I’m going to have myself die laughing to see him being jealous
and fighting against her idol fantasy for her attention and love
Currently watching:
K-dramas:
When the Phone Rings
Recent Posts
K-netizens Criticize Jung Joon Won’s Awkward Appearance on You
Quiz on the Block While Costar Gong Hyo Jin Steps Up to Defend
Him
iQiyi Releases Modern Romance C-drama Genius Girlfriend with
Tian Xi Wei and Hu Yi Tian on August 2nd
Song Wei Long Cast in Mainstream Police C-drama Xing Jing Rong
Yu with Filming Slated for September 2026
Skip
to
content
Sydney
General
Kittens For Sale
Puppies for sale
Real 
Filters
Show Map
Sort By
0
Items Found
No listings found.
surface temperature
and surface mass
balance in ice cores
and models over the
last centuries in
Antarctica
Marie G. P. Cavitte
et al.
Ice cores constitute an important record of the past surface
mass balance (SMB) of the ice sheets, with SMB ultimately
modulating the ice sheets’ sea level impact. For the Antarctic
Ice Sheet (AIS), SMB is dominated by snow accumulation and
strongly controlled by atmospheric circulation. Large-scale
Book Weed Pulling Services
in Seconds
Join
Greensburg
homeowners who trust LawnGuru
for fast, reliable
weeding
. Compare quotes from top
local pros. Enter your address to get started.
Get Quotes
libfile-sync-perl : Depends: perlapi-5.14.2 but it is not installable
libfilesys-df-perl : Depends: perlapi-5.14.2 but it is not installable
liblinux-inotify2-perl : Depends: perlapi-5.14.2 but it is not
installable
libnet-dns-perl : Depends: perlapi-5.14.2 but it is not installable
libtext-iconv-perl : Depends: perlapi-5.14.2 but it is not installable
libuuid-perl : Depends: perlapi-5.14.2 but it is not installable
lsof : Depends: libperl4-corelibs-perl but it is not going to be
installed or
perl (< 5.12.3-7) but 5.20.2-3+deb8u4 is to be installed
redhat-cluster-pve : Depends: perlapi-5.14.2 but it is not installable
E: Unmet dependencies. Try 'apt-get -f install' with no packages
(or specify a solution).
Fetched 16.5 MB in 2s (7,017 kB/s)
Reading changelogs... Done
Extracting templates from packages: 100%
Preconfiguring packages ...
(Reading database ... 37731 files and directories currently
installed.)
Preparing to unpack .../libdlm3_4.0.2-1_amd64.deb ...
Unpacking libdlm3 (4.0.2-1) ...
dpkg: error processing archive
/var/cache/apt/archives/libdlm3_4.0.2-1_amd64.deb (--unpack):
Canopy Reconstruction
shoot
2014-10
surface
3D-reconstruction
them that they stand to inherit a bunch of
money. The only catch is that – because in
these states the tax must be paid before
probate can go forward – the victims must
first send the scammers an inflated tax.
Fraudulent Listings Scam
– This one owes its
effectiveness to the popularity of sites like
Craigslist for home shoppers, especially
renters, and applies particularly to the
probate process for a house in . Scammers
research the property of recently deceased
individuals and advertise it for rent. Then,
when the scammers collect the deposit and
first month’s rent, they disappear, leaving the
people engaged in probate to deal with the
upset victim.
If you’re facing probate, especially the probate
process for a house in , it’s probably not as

----------------

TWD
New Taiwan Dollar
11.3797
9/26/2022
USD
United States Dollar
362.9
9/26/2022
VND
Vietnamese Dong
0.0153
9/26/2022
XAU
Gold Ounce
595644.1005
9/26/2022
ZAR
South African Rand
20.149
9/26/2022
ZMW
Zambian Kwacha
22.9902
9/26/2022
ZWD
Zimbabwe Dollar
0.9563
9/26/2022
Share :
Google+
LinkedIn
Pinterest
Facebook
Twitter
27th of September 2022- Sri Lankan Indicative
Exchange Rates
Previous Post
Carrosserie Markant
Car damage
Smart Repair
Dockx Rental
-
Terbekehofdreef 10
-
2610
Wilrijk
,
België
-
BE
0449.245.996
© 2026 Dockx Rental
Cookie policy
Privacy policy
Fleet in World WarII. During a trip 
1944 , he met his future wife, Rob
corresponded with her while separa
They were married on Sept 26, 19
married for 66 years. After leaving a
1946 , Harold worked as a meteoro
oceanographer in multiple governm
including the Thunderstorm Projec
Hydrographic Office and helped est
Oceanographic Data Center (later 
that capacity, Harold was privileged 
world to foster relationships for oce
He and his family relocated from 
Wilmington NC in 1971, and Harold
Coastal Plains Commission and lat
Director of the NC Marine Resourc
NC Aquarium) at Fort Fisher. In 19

----------------

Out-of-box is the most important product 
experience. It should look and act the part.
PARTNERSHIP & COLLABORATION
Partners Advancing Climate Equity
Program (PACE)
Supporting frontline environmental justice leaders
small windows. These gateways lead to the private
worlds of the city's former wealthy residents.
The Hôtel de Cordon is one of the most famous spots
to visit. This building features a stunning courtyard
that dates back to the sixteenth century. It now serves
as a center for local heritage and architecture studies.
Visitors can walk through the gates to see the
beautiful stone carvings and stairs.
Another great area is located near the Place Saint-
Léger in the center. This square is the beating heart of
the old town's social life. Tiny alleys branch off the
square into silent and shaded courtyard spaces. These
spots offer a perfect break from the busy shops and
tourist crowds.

----------------

## Your task
Copy, exactly and only, the lines above that begin with the one containing "I’m going to" and finish with the one containing "Tian Xi Wei and Hu Yi Tian on August 2nd".

## Response to the task
I’m going to have myself die laughing to see him being jealous
and fighting against her idol fantasy for her attention and love
Currently watching:
K-dramas:
When the Phone Rings
Recent Posts
K-netizens Criticize Jung Joon Won’s Awkward Appearance on You
Quiz on the Block While Costar Gong Hyo Jin Steps Up to Defend
Him
iQiyi Releases Modern Romance C-drama Genius Girlfriend with
Tian Xi Wei and Hu Yi Tian on August 2nd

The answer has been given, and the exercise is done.